Scaphotrapeziotrapezoid Ligament (STTL)
In a wider sense of the term, the STTL must also be counted as a radial-distal leg of the V-shaped system of ligaments. These are intrinsic ligaments located on the palmar and dorsal sides that connect the scaphoid with the trapezium and the trapezoid as a “radial link” and permit only moderate movement among these three carpal bones.
Arcuate (Triquetrocapitoscaphoid) Ligament (TCSL)
The ulnar side of the distal group of V-shaped ligaments is formed by a ligament with an arching course, the arcuate ligament (so-called “delta ligament”). Because of its triquetrocapitoscaphoid course deep in the carpal tunnel, it will hereafter be referred to by the acronym TCSL. The ligament originates on the palmar side of the triquetrum, extends in a bow shape over the tip of the hamate and the neck of the capitate, and terminates on the palmar side of the distal third of the scaphoid ( Fig. 10.4 ). As a fairly loose ligamentary connection in the “ulnar link,” the TCSL permits the triquetrum to slide a considerable distance over the spiral-shaped joint surface of the hamate. This explains the “high” and “low” triquetral positions during radial and ulnar inclination. The rest of the TCSL is tighter and prevents palmar flexion of the proximal carpal row.
The space between the proximal and distal fascicles of the palmar V-shaped ligamentary system at the level of the capitatolunate joint (Poirier’s space) has no ligaments and is filled with synovial tissue. The lack of a palmar lunocapitate ligament predisposes this space to become a “site of less resistance” in hyperextension traumas and explains the tendency of the lunate to dislocate to the palmar side in perilunate and lunate dislocations.
Ligaments of the “Dorsal V”
Although the dorsal ligaments ( Fig. 10.5 ) are weaker than those on the palmar side, they are important biomechanically. Through their convergence at the triquetrum, the dorsal ligaments, together with the RLTL on the palmar side, which extends in the same direction, prevent the carpus from sliding along the radial joint surface, which slopes to the ulnar side (so-called “slingshot” ligaments). Since both dorsal ligaments cover the middle carpal column, the lunate is stabilized by the dorsal radiotriquetral ligament, and the capitate is stabilized from the dorsal side by the intercarpal ligament and held in colinear alignment.
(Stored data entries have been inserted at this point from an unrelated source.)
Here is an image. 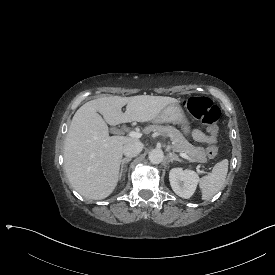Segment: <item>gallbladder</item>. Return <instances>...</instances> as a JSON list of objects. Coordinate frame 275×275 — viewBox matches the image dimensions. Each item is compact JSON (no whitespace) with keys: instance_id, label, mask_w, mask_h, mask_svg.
Here are the masks:
<instances>
[{"instance_id":"bac80fb5","label":"gallbladder","mask_w":275,"mask_h":275,"mask_svg":"<svg viewBox=\"0 0 275 275\" xmlns=\"http://www.w3.org/2000/svg\"><path fill=\"white\" fill-rule=\"evenodd\" d=\"M109 131H110V133L115 134V133L118 131V128L112 126V127H110V130H109Z\"/></svg>"}]
</instances>
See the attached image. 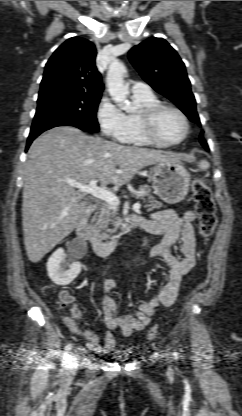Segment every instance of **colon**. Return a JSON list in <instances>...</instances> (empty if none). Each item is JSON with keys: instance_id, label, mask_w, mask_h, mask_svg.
<instances>
[{"instance_id": "obj_1", "label": "colon", "mask_w": 242, "mask_h": 416, "mask_svg": "<svg viewBox=\"0 0 242 416\" xmlns=\"http://www.w3.org/2000/svg\"><path fill=\"white\" fill-rule=\"evenodd\" d=\"M192 191L199 218L198 234L201 238L207 239L213 233L217 224L216 205L212 197V192L208 183L201 178L194 181ZM69 302V296L61 292L59 294L60 305L65 306ZM146 336L149 340L154 339L157 336V328H151Z\"/></svg>"}]
</instances>
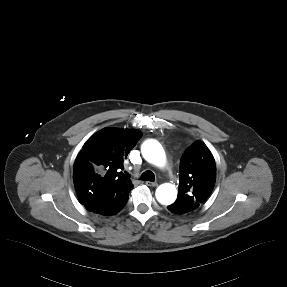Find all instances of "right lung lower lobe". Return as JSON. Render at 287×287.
I'll list each match as a JSON object with an SVG mask.
<instances>
[{
  "label": "right lung lower lobe",
  "instance_id": "98d812e1",
  "mask_svg": "<svg viewBox=\"0 0 287 287\" xmlns=\"http://www.w3.org/2000/svg\"><path fill=\"white\" fill-rule=\"evenodd\" d=\"M132 188L123 184L92 187L82 204L90 212L106 216L114 215L126 205Z\"/></svg>",
  "mask_w": 287,
  "mask_h": 287
}]
</instances>
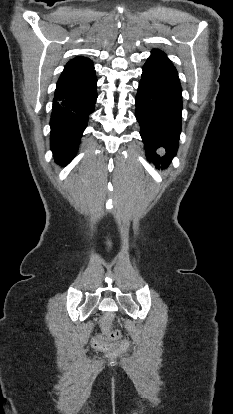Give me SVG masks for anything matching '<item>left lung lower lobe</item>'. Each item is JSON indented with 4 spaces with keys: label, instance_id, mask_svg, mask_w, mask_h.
Listing matches in <instances>:
<instances>
[{
    "label": "left lung lower lobe",
    "instance_id": "left-lung-lower-lobe-1",
    "mask_svg": "<svg viewBox=\"0 0 233 414\" xmlns=\"http://www.w3.org/2000/svg\"><path fill=\"white\" fill-rule=\"evenodd\" d=\"M135 101L147 159L165 168L178 149L182 88L176 68L162 51L153 50L144 64Z\"/></svg>",
    "mask_w": 233,
    "mask_h": 414
}]
</instances>
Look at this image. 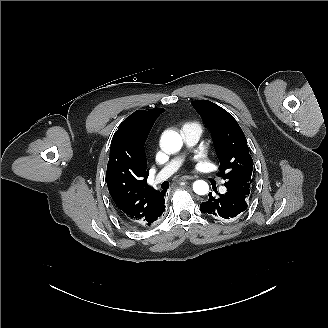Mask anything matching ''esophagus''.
<instances>
[{
  "mask_svg": "<svg viewBox=\"0 0 328 328\" xmlns=\"http://www.w3.org/2000/svg\"><path fill=\"white\" fill-rule=\"evenodd\" d=\"M192 179H194L192 176H181V177H180V180H181V181L192 180Z\"/></svg>",
  "mask_w": 328,
  "mask_h": 328,
  "instance_id": "esophagus-1",
  "label": "esophagus"
}]
</instances>
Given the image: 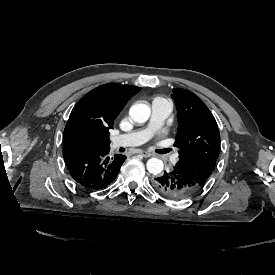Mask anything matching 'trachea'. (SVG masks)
I'll return each mask as SVG.
<instances>
[{
  "instance_id": "1",
  "label": "trachea",
  "mask_w": 275,
  "mask_h": 275,
  "mask_svg": "<svg viewBox=\"0 0 275 275\" xmlns=\"http://www.w3.org/2000/svg\"><path fill=\"white\" fill-rule=\"evenodd\" d=\"M170 151H171V148L162 149V150L160 151V153H161V154H165V153H168V152H170Z\"/></svg>"
}]
</instances>
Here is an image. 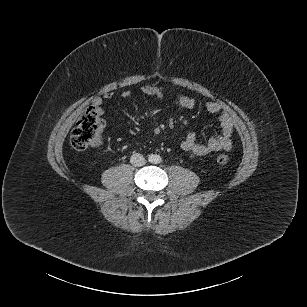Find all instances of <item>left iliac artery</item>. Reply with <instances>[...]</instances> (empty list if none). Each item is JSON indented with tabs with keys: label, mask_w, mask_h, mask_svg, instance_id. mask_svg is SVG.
Masks as SVG:
<instances>
[{
	"label": "left iliac artery",
	"mask_w": 307,
	"mask_h": 307,
	"mask_svg": "<svg viewBox=\"0 0 307 307\" xmlns=\"http://www.w3.org/2000/svg\"><path fill=\"white\" fill-rule=\"evenodd\" d=\"M156 161H157V162H160V161H161V158H160V157H157Z\"/></svg>",
	"instance_id": "44dca946"
}]
</instances>
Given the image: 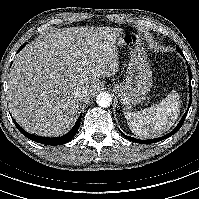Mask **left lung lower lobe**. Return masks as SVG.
<instances>
[{"label": "left lung lower lobe", "mask_w": 199, "mask_h": 199, "mask_svg": "<svg viewBox=\"0 0 199 199\" xmlns=\"http://www.w3.org/2000/svg\"><path fill=\"white\" fill-rule=\"evenodd\" d=\"M177 50H178V52L183 56V53H182L181 49L177 47ZM188 74H189V79H190V83H189L190 100H189V105H188V109H189V107H190V105H191V101H192L191 70H190L189 67H188ZM187 112H188V110H187ZM187 112L183 115L181 121H180L179 124L176 126V128H175L172 132L168 133L167 135H165V136H163V137L156 138V139H152V140H139V139H136V138H133V137H130V136H126V135H124V137H126L128 140L133 141V142H137V143H146V144H147V143H155V142L162 141V140H164L165 138H167V137H169V136L175 134V133L181 128V126L183 125L184 120H185V118H186ZM120 132H121V131H120ZM121 134H123V133L121 132Z\"/></svg>", "instance_id": "0a47b994"}]
</instances>
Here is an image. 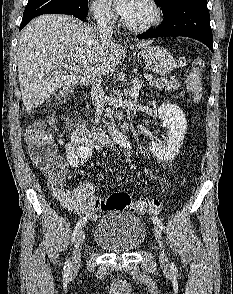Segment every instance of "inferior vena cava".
I'll list each match as a JSON object with an SVG mask.
<instances>
[{
    "instance_id": "602c4592",
    "label": "inferior vena cava",
    "mask_w": 233,
    "mask_h": 294,
    "mask_svg": "<svg viewBox=\"0 0 233 294\" xmlns=\"http://www.w3.org/2000/svg\"><path fill=\"white\" fill-rule=\"evenodd\" d=\"M95 18L97 20V34L103 41H110L112 39V27L109 15V9L107 7H101L96 13ZM102 74L95 72L92 79L91 98L93 105L95 106V120L100 122L104 105H105V93L102 87Z\"/></svg>"
}]
</instances>
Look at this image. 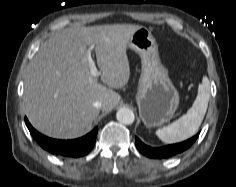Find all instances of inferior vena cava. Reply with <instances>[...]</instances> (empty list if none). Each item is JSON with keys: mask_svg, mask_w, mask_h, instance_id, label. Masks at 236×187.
<instances>
[{"mask_svg": "<svg viewBox=\"0 0 236 187\" xmlns=\"http://www.w3.org/2000/svg\"><path fill=\"white\" fill-rule=\"evenodd\" d=\"M93 106L95 107V108H101V106H102V103L100 102V101H96V102H94L93 103Z\"/></svg>", "mask_w": 236, "mask_h": 187, "instance_id": "obj_1", "label": "inferior vena cava"}]
</instances>
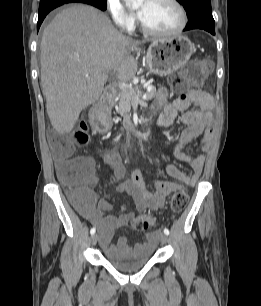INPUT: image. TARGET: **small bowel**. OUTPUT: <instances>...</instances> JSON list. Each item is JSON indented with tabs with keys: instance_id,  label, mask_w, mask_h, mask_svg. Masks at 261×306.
Here are the masks:
<instances>
[{
	"instance_id": "c3829d8e",
	"label": "small bowel",
	"mask_w": 261,
	"mask_h": 306,
	"mask_svg": "<svg viewBox=\"0 0 261 306\" xmlns=\"http://www.w3.org/2000/svg\"><path fill=\"white\" fill-rule=\"evenodd\" d=\"M168 91L161 88L157 93L156 105L162 108L158 117V126L166 128L177 118L185 125V129L179 139L178 144L173 150L174 157L185 163H189L192 168V174L187 175L175 165H168L166 171L169 176L178 182L165 181L159 178H153L151 183L154 192L147 187L145 180L139 170L131 173L129 180L120 183L116 191H127L135 201L138 210H159L165 205L166 198L181 189L183 185L193 186L199 179L205 162V157L210 149L213 134L215 131V122L212 116L213 101L204 91L197 90L193 92L186 100L177 98L172 102H167ZM198 105L200 111H186L191 105ZM200 139L202 153L194 158L184 152V147L193 140ZM89 167L88 183L97 182L95 175V162L90 157H83ZM105 164L113 173L117 180L125 176V168L121 164V156L117 149H110L104 155ZM68 162L57 160L56 167L59 170ZM112 205L106 199L96 200L95 193L88 188L87 195L81 206L83 215L94 224L99 232L100 243L106 252H116V247L124 246V242L112 245V239L116 229L126 225L133 217L132 213L121 214L118 216L110 215ZM158 233L152 232L147 235V244L136 246V248L153 247L158 241Z\"/></svg>"
}]
</instances>
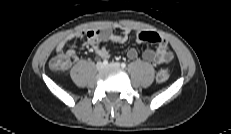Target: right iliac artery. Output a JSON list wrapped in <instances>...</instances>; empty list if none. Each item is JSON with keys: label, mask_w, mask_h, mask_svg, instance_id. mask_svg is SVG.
I'll list each match as a JSON object with an SVG mask.
<instances>
[{"label": "right iliac artery", "mask_w": 231, "mask_h": 134, "mask_svg": "<svg viewBox=\"0 0 231 134\" xmlns=\"http://www.w3.org/2000/svg\"><path fill=\"white\" fill-rule=\"evenodd\" d=\"M102 64H103L104 66H106V65H108V61H107V60H103Z\"/></svg>", "instance_id": "right-iliac-artery-1"}]
</instances>
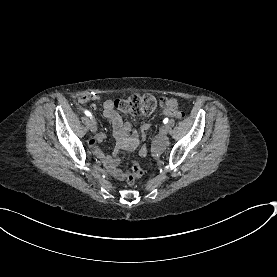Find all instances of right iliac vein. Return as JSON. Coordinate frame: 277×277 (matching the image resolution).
I'll return each mask as SVG.
<instances>
[{
    "instance_id": "63e3f726",
    "label": "right iliac vein",
    "mask_w": 277,
    "mask_h": 277,
    "mask_svg": "<svg viewBox=\"0 0 277 277\" xmlns=\"http://www.w3.org/2000/svg\"><path fill=\"white\" fill-rule=\"evenodd\" d=\"M89 127L91 132L95 133L97 131V123L95 121V119L91 118L89 121Z\"/></svg>"
}]
</instances>
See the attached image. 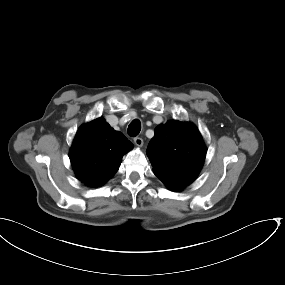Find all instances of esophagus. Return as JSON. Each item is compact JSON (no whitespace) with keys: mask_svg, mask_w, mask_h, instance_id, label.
Here are the masks:
<instances>
[{"mask_svg":"<svg viewBox=\"0 0 285 285\" xmlns=\"http://www.w3.org/2000/svg\"><path fill=\"white\" fill-rule=\"evenodd\" d=\"M134 143L136 144V146L141 147L143 145V139L140 137H135Z\"/></svg>","mask_w":285,"mask_h":285,"instance_id":"obj_1","label":"esophagus"}]
</instances>
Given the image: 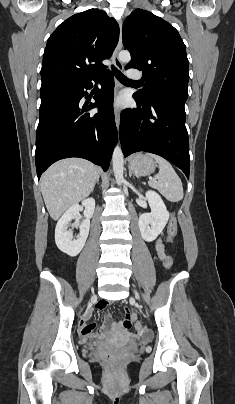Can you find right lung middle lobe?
I'll list each match as a JSON object with an SVG mask.
<instances>
[{
	"instance_id": "1",
	"label": "right lung middle lobe",
	"mask_w": 235,
	"mask_h": 404,
	"mask_svg": "<svg viewBox=\"0 0 235 404\" xmlns=\"http://www.w3.org/2000/svg\"><path fill=\"white\" fill-rule=\"evenodd\" d=\"M60 83H50L41 86V90H46L58 86Z\"/></svg>"
}]
</instances>
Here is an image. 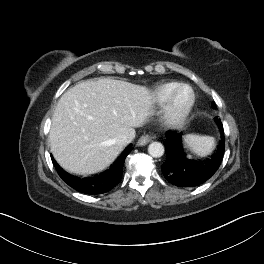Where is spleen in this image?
I'll return each mask as SVG.
<instances>
[{
  "instance_id": "spleen-1",
  "label": "spleen",
  "mask_w": 264,
  "mask_h": 264,
  "mask_svg": "<svg viewBox=\"0 0 264 264\" xmlns=\"http://www.w3.org/2000/svg\"><path fill=\"white\" fill-rule=\"evenodd\" d=\"M184 141L190 150L198 156L210 154L215 147V138L211 136L187 134L184 137Z\"/></svg>"
}]
</instances>
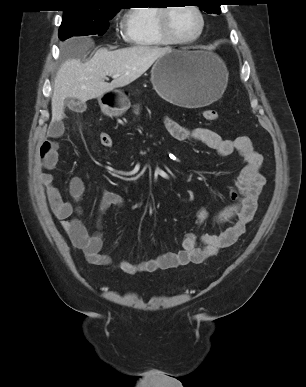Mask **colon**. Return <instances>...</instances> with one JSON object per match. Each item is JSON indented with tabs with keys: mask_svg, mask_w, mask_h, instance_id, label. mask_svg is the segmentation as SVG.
Returning <instances> with one entry per match:
<instances>
[{
	"mask_svg": "<svg viewBox=\"0 0 306 387\" xmlns=\"http://www.w3.org/2000/svg\"><path fill=\"white\" fill-rule=\"evenodd\" d=\"M203 116L207 121L214 122L219 118V114L214 109H207L203 112ZM99 142L104 147H110L112 145V138L109 133L102 132L99 135Z\"/></svg>",
	"mask_w": 306,
	"mask_h": 387,
	"instance_id": "obj_1",
	"label": "colon"
}]
</instances>
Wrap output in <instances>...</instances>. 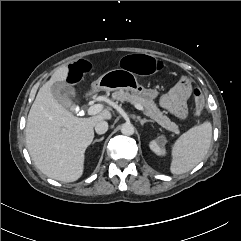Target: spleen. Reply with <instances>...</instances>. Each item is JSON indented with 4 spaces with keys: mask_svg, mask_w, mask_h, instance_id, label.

Two ligaments can be delineated from the dorsal joint capsule, which they fortify.
Dorsal Radiotriquetral Ligament (DRTL)
The extrinsic dorsal radiotriquetral ligament extends from the dorsal rim of the radius diagonally to the dorsal side of the triquetrum ( Fig. 10.5 ). In its course, it crosses the proximal scaphoid pole and the posterior horn of the lunate, near which the dorsal segments of the intrinsic SLL and LTL are closely associated with the DRTL. As a rule, this ligament originates on Lister’s tubercle of the radius. Accessory fascicles can, however, also originate from the styloid process of the radius or, further toward the ulnar aspect, from the dorsal rim of the radius.